▶ DIRECTIONS FOR THIS TASK
Of the lines listed below, return exactly those that run from the line containing "заощадити 5 000 $ готівкою" through the line containing "Петро Хмельовський", both included.

▶ Dataset entries
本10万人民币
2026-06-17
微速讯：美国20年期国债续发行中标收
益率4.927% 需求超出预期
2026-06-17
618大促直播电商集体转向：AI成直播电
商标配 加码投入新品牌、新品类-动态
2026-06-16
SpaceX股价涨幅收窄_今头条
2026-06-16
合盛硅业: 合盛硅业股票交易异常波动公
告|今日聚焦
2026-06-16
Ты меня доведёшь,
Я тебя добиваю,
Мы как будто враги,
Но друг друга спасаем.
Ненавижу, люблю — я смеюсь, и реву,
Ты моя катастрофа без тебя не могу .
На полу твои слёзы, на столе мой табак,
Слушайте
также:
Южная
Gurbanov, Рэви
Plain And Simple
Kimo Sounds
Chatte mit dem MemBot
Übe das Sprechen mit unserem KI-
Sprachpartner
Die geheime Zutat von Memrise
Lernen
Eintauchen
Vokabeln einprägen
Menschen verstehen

==

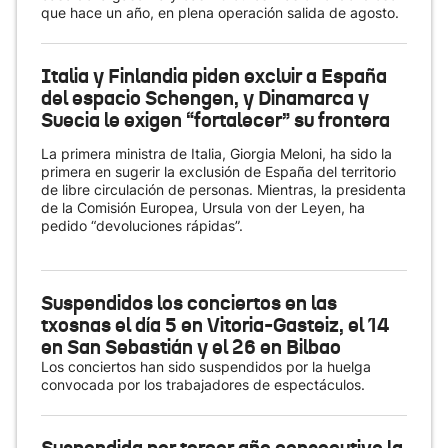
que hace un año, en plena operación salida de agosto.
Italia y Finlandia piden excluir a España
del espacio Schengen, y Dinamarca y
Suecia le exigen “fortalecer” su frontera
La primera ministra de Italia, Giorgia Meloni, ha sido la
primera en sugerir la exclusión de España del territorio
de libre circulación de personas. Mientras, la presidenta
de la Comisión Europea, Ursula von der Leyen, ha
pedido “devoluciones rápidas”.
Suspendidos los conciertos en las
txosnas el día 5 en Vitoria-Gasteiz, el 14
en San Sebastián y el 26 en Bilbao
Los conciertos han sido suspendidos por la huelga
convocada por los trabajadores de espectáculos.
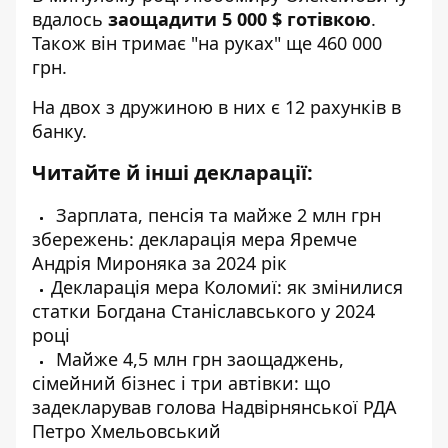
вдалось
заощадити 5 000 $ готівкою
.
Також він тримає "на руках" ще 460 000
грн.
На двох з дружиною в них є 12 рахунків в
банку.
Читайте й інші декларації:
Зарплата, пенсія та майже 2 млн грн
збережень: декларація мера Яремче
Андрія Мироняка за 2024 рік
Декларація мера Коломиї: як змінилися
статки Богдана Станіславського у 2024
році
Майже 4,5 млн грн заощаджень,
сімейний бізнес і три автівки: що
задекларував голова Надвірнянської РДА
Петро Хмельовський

▶ ANSWER SPACE
заощадити 5 000 $ готівкою
.
Також він тримає "на руках" ще 460 000
грн.
На двох з дружиною в них є 12 рахунків в
банку.
Читайте й інші декларації:
Зарплата, пенсія та майже 2 млн грн
збережень: декларація мера Яремче
Андрія Мироняка за 2024 рік
Декларація мера Коломиї: як змінилися
статки Богдана Станіславського у 2024
році
Майже 4,5 млн грн заощаджень,
сімейний бізнес і три автівки: що
задекларував голова Надвірнянської РДА
Петро Хмельовський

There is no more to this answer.